HOW TO COMPLETE THIS TASK -> Consider the entries given below. Count the lines that include "Jahre" and give only the count.

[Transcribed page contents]

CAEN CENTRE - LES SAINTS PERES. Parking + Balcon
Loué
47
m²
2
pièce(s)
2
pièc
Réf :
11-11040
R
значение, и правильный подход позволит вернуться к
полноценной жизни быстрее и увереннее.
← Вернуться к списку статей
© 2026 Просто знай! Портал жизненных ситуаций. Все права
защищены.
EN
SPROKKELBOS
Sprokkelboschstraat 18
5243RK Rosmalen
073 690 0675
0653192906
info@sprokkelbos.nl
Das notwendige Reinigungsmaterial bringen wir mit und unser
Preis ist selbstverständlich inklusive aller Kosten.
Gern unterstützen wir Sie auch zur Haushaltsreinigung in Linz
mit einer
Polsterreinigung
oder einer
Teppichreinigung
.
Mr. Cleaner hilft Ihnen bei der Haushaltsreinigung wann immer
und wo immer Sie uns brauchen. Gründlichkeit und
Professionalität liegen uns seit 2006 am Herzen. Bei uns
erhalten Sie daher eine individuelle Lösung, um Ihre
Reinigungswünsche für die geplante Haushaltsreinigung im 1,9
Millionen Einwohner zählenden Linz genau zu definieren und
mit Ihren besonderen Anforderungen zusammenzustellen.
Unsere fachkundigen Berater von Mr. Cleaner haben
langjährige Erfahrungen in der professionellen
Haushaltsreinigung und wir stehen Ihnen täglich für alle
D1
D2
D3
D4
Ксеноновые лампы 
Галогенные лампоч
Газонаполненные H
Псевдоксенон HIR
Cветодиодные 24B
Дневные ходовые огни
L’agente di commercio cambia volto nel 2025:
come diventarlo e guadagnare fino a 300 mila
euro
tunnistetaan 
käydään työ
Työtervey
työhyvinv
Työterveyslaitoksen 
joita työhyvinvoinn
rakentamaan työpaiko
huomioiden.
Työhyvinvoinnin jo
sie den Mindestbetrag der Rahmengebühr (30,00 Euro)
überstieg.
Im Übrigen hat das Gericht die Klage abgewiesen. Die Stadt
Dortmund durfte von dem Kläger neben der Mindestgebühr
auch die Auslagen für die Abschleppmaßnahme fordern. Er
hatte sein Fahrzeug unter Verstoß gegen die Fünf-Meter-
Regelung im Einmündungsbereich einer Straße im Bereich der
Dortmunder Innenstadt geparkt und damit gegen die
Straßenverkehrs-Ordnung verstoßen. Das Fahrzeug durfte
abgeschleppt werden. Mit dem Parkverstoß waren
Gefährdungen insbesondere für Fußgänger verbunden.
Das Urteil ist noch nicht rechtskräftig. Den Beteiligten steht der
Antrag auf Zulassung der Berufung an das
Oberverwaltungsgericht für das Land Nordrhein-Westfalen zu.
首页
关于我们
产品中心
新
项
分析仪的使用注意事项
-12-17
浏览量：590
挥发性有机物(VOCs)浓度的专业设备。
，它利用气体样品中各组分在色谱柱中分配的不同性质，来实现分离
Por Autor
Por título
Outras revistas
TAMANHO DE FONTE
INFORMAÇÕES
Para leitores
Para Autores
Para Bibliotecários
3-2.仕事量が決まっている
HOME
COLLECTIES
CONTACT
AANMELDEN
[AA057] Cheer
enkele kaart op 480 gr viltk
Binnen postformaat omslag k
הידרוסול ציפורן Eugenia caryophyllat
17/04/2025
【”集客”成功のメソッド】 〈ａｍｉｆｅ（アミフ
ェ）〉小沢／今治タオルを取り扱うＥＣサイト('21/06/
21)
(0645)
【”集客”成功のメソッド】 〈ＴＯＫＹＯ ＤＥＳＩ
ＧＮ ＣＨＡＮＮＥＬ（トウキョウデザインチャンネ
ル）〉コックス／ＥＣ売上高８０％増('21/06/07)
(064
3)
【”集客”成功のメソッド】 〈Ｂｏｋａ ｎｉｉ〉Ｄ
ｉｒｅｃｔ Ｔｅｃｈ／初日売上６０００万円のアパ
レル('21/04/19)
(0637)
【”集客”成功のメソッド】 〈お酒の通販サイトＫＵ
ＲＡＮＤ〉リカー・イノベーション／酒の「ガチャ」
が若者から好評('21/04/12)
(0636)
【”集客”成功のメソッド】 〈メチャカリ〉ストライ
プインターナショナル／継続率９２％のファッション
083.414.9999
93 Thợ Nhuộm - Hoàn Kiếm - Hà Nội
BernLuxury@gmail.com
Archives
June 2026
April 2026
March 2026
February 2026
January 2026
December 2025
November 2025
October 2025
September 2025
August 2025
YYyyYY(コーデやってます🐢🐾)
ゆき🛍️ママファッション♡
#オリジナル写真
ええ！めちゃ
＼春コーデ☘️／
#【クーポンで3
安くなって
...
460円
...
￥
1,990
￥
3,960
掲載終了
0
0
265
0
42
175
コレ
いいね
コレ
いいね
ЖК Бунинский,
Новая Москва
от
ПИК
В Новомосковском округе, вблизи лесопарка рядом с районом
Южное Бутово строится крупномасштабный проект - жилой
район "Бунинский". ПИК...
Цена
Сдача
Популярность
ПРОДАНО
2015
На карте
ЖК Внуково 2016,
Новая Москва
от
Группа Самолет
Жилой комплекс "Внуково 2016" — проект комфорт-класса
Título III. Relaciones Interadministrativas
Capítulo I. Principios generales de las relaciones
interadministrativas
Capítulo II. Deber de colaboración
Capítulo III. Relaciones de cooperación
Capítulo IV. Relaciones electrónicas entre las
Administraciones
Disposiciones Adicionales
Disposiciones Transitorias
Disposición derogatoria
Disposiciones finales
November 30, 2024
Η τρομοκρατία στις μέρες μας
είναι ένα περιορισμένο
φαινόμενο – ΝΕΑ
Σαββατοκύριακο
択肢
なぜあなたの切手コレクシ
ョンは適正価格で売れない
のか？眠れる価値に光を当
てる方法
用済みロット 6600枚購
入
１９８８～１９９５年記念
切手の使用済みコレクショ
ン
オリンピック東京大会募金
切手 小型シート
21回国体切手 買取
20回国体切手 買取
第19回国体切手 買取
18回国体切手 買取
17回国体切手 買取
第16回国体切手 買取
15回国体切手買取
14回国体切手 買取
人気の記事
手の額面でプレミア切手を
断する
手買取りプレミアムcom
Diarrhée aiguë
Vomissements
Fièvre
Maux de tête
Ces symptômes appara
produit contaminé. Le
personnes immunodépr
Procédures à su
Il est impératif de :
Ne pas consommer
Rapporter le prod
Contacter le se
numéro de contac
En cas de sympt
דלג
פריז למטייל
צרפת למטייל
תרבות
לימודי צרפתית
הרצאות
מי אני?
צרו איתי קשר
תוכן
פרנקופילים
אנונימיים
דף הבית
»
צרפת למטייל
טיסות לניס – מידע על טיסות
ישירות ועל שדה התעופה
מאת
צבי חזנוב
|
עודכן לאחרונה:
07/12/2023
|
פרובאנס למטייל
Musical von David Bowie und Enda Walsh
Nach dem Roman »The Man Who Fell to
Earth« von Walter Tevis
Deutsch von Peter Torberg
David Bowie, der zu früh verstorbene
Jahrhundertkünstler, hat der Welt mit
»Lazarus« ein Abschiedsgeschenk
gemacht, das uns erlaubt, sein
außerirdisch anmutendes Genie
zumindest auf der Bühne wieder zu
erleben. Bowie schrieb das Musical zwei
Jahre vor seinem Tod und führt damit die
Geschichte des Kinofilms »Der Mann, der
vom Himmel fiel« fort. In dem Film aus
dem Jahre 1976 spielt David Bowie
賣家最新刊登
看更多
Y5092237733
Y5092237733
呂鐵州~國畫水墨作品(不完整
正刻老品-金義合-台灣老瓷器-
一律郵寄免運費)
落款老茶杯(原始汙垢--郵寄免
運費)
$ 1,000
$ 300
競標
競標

SOLUTION TO THE PROBLEM -> 2